I have been using this method for several semesters and have noted a small increase in average scores on the assessment; they now score slightly better than the national average. But I’m hoping for more. This year I am in the teaching with technology learning community and had my consciousness raised about what technology tools I might use to improve student learning. I decided to see if I could find a tool that could help deliver the class preparation I was hoping they would get from the book (let’s face it—many students do not enjoy reading their statistics text). So this semester I have provided links to You Tube videos covering the reading material. I selected videos for material that I believe is efficiently covered by lectures—how to do computations, basic definitions and facts.

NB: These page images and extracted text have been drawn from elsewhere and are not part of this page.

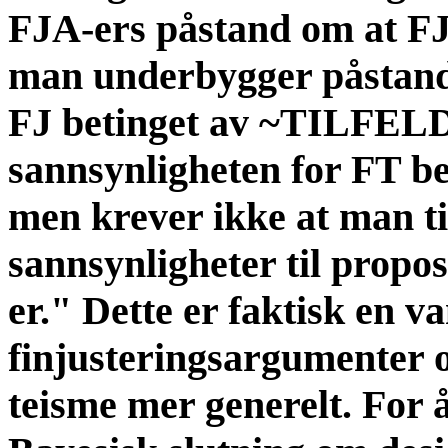
FJA-ers påstand om at FJ 
man underbygger påstand
FJ betinget av ~TILFEL
sannsynligheten for FT 
men krever ikke at man til
sannsynligheter til propo
er." Dette er faktisk en va
finjusteringsargumenter 
teisme mer generelt. For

Does this add anything to student learning? I don’t know yet, as the semester is still young. I do know from the email that at least some of my students don’t like this way of doing things. They believe that I am not really teaching when I serve mostly as their guide, hint-giver, and dot-connector while they attempt the hard work of arriving at a deeper understanding of the material themselves. I’ll know more after the posttest and will report back. Stay tuned.
I am on a panel in CTE’s Higher Education in the Crosshairs symposium this Friday. The topic of this conference is what it is that we, as a private university especially, provide that is worth the money we cost. I believe that there is some knowledge (e.g., how to do a computation) that can be delivered equally effectively by a lecture watched on You Tube, in a classroom of 500, or a classroom of 30. Delivering this material is not where SMU has a competitive advantage. There is other knowledge that most students can acquire only through challenging themselves to do their own knowledge acquisition. We can provide the guidance, hand-holding, and interpretation to make this process less onerous to students. This is one place we should excel, when compared with cheaper education delivery models. Another part of our value should come from our ability to select or develop materials for our students’ in-class experiences that elucidate the difficult-to-grasp concepts. We should also be able to adapt or replace these materials when they are not having the effect we want, or when some contemporary connection with the world can be incorporated. This is where most of the intellectual content of the flipped classroom model arises. It is also what is hard to do cheaply, since it cannot be “installed” and reused indefinitely. Good teaching is always a work in progress.